REQUIRED ACTION: From the listing below, copy each line that contains the word "Farrier".

RECORDS PROVIDED:
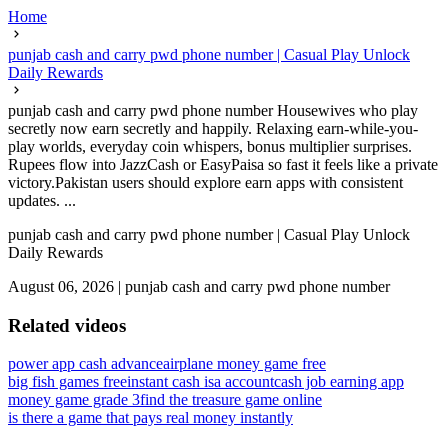
Home
punjab cash and carry pwd phone number | Casual Play Unlock
Daily Rewards
punjab cash and carry pwd phone number Housewives who play
secretly now earn secretly and happily. Relaxing earn-while-you-
play worlds, everyday coin whispers, bonus multiplier surprises.
Rupees flow into JazzCash or EasyPaisa so fast it feels like a private
victory.Pakistan users should explore earn apps with consistent
updates. ...
punjab cash and carry pwd phone number | Casual Play Unlock
Daily Rewards
August 06, 2026
|
punjab cash and carry pwd phone number
Related videos
power app cash advance
airplane money game free
big fish games free
instant cash isa account
cash job earning app
money game grade 3
find the treasure game online
is there a game that pays real money instantly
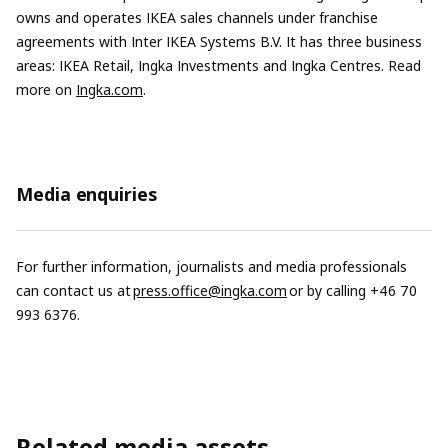
owns and operates IKEA sales channels under franchise
agreements with Inter IKEA Systems B.V. It has three business
areas: IKEA Retail, Ingka Investments and Ingka Centres. Read
more on
Ingka.com
.
Media enquiries
For further information, journalists and media professionals
can contact us at
press.office@ingka.com
or by calling +46 70
993 6376.
Related media assets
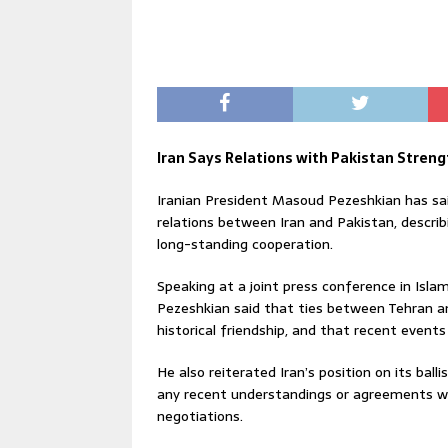
Iran Says Relations with Pakistan Stre
Iranian President Masoud Pezeshkian has sa
relations between Iran and Pakistan, describ
long-standing cooperation.
Speaking at a joint press conference in Isla
Pezeshkian said that ties between Tehran an
historical friendship, and that recent event
He also reiterated Iran’s position on its ball
any recent understandings or agreements wi
negotiations.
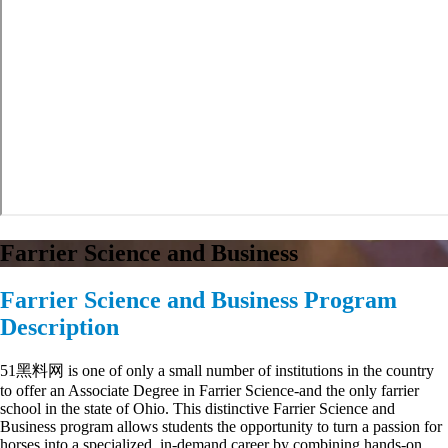
Farrier Science and Business
Farrier Science and Business Program
Description
51黑料网 is one of only a small number of institutions in the country
to offer an Associate Degree in Farrier Science-and the only farrier
school in the state of Ohio. This distinctive Farrier Science and
Business program allows students the opportunity to turn a passion for
horses into a specialized, in-demand career by combining hands-on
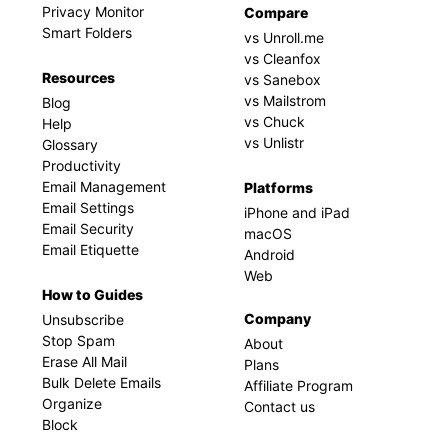
Privacy Monitor
Compare
Smart Folders
vs Unroll.me
vs Cleanfox
Resources
vs Sanebox
vs Mailstrom
Blog
vs Chuck
Help
vs Unlistr
Glossary
Productivity
Email Management
Platforms
Email Settings
iPhone and iPad
Email Security
macOS
Email Etiquette
Android
Web
How to Guides
Company
Unsubscribe
Stop Spam
About
Erase All Mail
Plans
Bulk Delete Emails
Affiliate Program
Organize
Contact us
Block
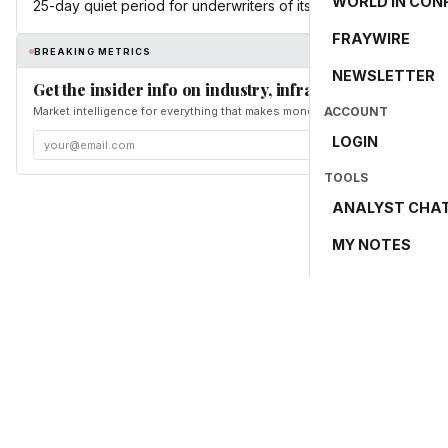
WORLD IN CON
25-day quiet period for underwriters of its IPO ended.
FRAYWIRE
BREAKING METRICS
NEWSLETTER
Get the insider info on industry, infrastructure, and en
Market intelligence for everything that makes money and the world move. Fr
ACCOUNT
LOGIN
TOOLS
ANALYST CHA
MY NOTES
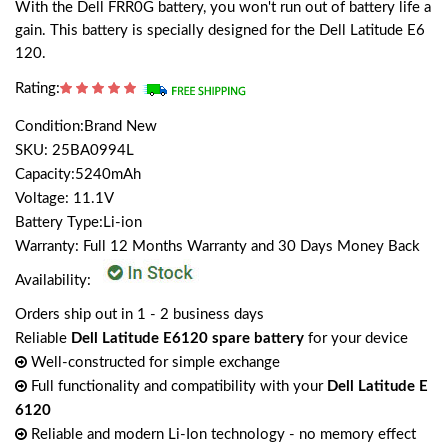
With the Dell FRR0G battery, you won't run out of battery life a
gain. This battery is specially designed for the Dell Latitude E6
120.
Rating:
Condition:Brand New
SKU: 25BA0994L
Capacity:5240mAh
Voltage: 11.1V
Battery Type:Li-ion
Warranty: Full 12 Months Warranty and 30 Days Money Back
Availability:
Orders ship out in 1 - 2 business days
Reliable
Dell Latitude E6120 spare battery
for your device
Well-constructed for simple exchange
Full functionality and compatibility with your
Dell Latitude E
6120
Reliable and modern Li-Ion technology - no memory effect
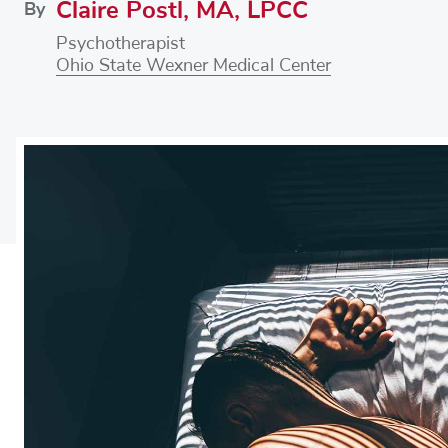
Claire Postl, MA, LPCC
By
Psychotherapist
Ohio State Wexner Medical Center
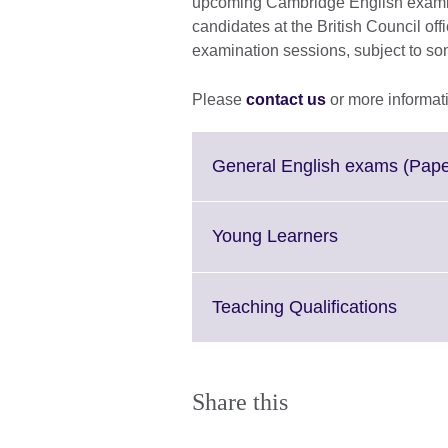
upcoming Cambridge English examina
candidates at the British Council off
examination sessions, subject to s
Please
contact us
or more informat
General English exams (Pap
Click
Young Learners
to
expand.
More
Click
Teaching Qualifications
information
to
available.
expan
More
inform
Share this
availa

EXERCISE RESULT:
Farrier Science and Business
Farrier Science and Business Program
to offer an Associate Degree in Farrier Science-and the only farrier
school in the state of Ohio. This distinctive Farrier Science and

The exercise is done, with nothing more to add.